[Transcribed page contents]
- Opening Delimiter -

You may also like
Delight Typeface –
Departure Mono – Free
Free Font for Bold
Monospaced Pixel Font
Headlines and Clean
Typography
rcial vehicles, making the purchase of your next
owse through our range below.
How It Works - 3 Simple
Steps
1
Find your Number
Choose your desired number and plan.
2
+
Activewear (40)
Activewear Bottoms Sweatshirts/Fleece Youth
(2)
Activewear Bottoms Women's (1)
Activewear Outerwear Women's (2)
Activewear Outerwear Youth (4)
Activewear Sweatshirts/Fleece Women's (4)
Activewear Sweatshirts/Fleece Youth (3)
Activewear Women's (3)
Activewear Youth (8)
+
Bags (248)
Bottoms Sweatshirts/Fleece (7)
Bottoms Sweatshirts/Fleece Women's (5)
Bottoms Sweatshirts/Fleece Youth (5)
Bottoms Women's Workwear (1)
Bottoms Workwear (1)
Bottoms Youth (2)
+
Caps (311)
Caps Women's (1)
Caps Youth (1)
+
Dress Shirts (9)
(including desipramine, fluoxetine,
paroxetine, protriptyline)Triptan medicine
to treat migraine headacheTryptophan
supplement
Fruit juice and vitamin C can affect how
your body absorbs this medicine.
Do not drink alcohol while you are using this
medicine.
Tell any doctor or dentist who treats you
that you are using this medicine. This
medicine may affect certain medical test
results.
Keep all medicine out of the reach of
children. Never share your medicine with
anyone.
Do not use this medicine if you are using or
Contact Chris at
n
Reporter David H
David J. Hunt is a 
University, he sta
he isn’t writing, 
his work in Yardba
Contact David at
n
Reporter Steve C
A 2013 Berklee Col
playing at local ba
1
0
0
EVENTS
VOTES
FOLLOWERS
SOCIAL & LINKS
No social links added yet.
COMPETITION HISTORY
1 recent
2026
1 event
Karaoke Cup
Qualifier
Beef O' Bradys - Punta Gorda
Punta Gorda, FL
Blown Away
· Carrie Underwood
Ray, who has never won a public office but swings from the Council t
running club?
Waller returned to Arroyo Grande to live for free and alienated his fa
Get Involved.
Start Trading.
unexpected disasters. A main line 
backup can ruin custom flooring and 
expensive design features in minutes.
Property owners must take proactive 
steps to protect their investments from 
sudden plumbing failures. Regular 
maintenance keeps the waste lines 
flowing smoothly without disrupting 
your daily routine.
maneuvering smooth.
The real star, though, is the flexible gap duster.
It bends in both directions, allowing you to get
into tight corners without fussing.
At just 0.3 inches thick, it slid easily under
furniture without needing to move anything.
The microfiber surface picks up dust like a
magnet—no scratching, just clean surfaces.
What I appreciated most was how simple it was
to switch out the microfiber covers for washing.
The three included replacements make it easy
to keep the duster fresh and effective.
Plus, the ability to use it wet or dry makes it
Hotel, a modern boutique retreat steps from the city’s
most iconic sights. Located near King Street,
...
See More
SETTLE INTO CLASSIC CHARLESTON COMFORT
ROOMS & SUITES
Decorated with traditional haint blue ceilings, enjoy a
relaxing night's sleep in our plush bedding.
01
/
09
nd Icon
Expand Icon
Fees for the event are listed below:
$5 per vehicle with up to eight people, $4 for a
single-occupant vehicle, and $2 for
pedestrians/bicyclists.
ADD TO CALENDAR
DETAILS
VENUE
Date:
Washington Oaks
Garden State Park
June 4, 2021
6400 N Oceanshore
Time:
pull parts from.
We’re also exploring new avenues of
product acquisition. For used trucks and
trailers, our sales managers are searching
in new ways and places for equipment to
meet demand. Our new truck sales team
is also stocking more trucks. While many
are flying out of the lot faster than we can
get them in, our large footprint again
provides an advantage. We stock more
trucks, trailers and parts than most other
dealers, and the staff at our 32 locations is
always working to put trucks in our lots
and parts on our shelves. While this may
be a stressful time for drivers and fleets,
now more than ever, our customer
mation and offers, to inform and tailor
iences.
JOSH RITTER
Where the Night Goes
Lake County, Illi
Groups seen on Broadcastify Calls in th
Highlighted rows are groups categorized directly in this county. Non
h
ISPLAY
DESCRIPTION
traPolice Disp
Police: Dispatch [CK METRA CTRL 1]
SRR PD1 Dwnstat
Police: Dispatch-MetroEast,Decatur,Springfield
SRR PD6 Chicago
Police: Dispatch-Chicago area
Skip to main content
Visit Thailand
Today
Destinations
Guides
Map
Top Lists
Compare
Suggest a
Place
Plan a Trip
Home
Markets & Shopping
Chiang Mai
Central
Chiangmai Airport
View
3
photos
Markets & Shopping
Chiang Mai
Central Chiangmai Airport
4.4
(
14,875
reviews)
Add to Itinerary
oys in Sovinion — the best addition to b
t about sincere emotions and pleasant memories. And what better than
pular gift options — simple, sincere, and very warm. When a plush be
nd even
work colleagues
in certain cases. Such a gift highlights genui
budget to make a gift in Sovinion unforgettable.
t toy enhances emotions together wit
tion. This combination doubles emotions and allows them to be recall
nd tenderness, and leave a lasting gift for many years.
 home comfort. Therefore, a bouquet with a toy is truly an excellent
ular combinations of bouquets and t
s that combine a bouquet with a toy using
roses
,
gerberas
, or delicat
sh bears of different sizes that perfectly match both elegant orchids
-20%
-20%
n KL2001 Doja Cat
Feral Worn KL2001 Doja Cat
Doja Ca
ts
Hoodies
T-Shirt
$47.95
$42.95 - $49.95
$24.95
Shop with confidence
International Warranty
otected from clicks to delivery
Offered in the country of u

- Closing Delimiter -

*What is required:* Having read the entries above, restate them all word for word.

*Solved problem:*
You may also like
Delight Typeface –
Departure Mono – Free
Free Font for Bold
Monospaced Pixel Font
Headlines and Clean
Typography
rcial vehicles, making the purchase of your next
owse through our range below.
How It Works - 3 Simple
Steps
1
Find your Number
Choose your desired number and plan.
2
+
Activewear (40)
Activewear Bottoms Sweatshirts/Fleece Youth
(2)
Activewear Bottoms Women's (1)
Activewear Outerwear Women's (2)
Activewear Outerwear Youth (4)
Activewear Sweatshirts/Fleece Women's (4)
Activewear Sweatshirts/Fleece Youth (3)
Activewear Women's (3)
Activewear Youth (8)
+
Bags (248)
Bottoms Sweatshirts/Fleece (7)
Bottoms Sweatshirts/Fleece Women's (5)
Bottoms Sweatshirts/Fleece Youth (5)
Bottoms Women's Workwear (1)
Bottoms Workwear (1)
Bottoms Youth (2)
+
Caps (311)
Caps Women's (1)
Caps Youth (1)
+
Dress Shirts (9)
(including desipramine, fluoxetine,
paroxetine, protriptyline)Triptan medicine
to treat migraine headacheTryptophan
supplement
Fruit juice and vitamin C can affect how
your body absorbs this medicine.
Do not drink alcohol while you are using this
medicine.
Tell any doctor or dentist who treats you
that you are using this medicine. This
medicine may affect certain medical test
results.
Keep all medicine out of the reach of
children. Never share your medicine with
anyone.
Do not use this medicine if you are using or
Contact Chris at
n
Reporter David H
David J. Hunt is a 
University, he sta
he isn’t writing, 
his work in Yardba
Contact David at
n
Reporter Steve C
A 2013 Berklee Col
playing at local ba
1
0
0
EVENTS
VOTES
FOLLOWERS
SOCIAL & LINKS
No social links added yet.
COMPETITION HISTORY
1 recent
2026
1 event
Karaoke Cup
Qualifier
Beef O' Bradys - Punta Gorda
Punta Gorda, FL
Blown Away
· Carrie Underwood
Ray, who has never won a public office but swings from the Council t
running club?
Waller returned to Arroyo Grande to live for free and alienated his fa
Get Involved.
Start Trading.
unexpected disasters. A main line 
backup can ruin custom flooring and 
expensive design features in minutes.
Property owners must take proactive 
steps to protect their investments from 
sudden plumbing failures. Regular 
maintenance keeps the waste lines 
flowing smoothly without disrupting 
your daily routine.
maneuvering smooth.
The real star, though, is the flexible gap duster.
It bends in both directions, allowing you to get
into tight corners without fussing.
At just 0.3 inches thick, it slid easily under
furniture without needing to move anything.
The microfiber surface picks up dust like a
magnet—no scratching, just clean surfaces.
What I appreciated most was how simple it was
to switch out the microfiber covers for washing.
The three included replacements make it easy
to keep the duster fresh and effective.
Plus, the ability to use it wet or dry makes it
Hotel, a modern boutique retreat steps from the city’s
most iconic sights. Located near King Street,
...
See More
SETTLE INTO CLASSIC CHARLESTON COMFORT
ROOMS & SUITES
Decorated with traditional haint blue ceilings, enjoy a
relaxing night's sleep in our plush bedding.
01
/
09
nd Icon
Expand Icon
Fees for the event are listed below:
$5 per vehicle with up to eight people, $4 for a
single-occupant vehicle, and $2 for
pedestrians/bicyclists.
ADD TO CALENDAR
DETAILS
VENUE
Date:
Washington Oaks
Garden State Park
June 4, 2021
6400 N Oceanshore
Time:
pull parts from.
We’re also exploring new avenues of
product acquisition. For used trucks and
trailers, our sales managers are searching
in new ways and places for equipment to
meet demand. Our new truck sales team
is also stocking more trucks. While many
are flying out of the lot faster than we can
get them in, our large footprint again
provides an advantage. We stock more
trucks, trailers and parts than most other
dealers, and the staff at our 32 locations is
always working to put trucks in our lots
and parts on our shelves. While this may
be a stressful time for drivers and fleets,
now more than ever, our customer
mation and offers, to inform and tailor
iences.
JOSH RITTER
Where the Night Goes
Lake County, Illi
Groups seen on Broadcastify Calls in th
Highlighted rows are groups categorized directly in this county. Non
h
ISPLAY
DESCRIPTION
traPolice Disp
Police: Dispatch [CK METRA CTRL 1]
SRR PD1 Dwnstat
Police: Dispatch-MetroEast,Decatur,Springfield
SRR PD6 Chicago
Police: Dispatch-Chicago area
Skip to main content
Visit Thailand
Today
Destinations
Guides
Map
Top Lists
Compare
Suggest a
Place
Plan a Trip
Home
Markets & Shopping
Chiang Mai
Central
Chiangmai Airport
View
3
photos
Markets & Shopping
Chiang Mai
Central Chiangmai Airport
4.4
(
14,875
reviews)
Add to Itinerary
oys in Sovinion — the best addition to b
t about sincere emotions and pleasant memories. And what better than
pular gift options — simple, sincere, and very warm. When a plush be
nd even
work colleagues
in certain cases. Such a gift highlights genui
budget to make a gift in Sovinion unforgettable.
t toy enhances emotions together wit
tion. This combination doubles emotions and allows them to be recall
nd tenderness, and leave a lasting gift for many years.
 home comfort. Therefore, a bouquet with a toy is truly an excellent
ular combinations of bouquets and t
s that combine a bouquet with a toy using
roses
,
gerberas
, or delicat
sh bears of different sizes that perfectly match both elegant orchids
-20%
-20%
n KL2001 Doja Cat
Feral Worn KL2001 Doja Cat
Doja Ca
ts
Hoodies
T-Shirt
$47.95
$42.95 - $49.95
$24.95
Shop with confidence
International Warranty
otected from clicks to delivery
Offered in the country of u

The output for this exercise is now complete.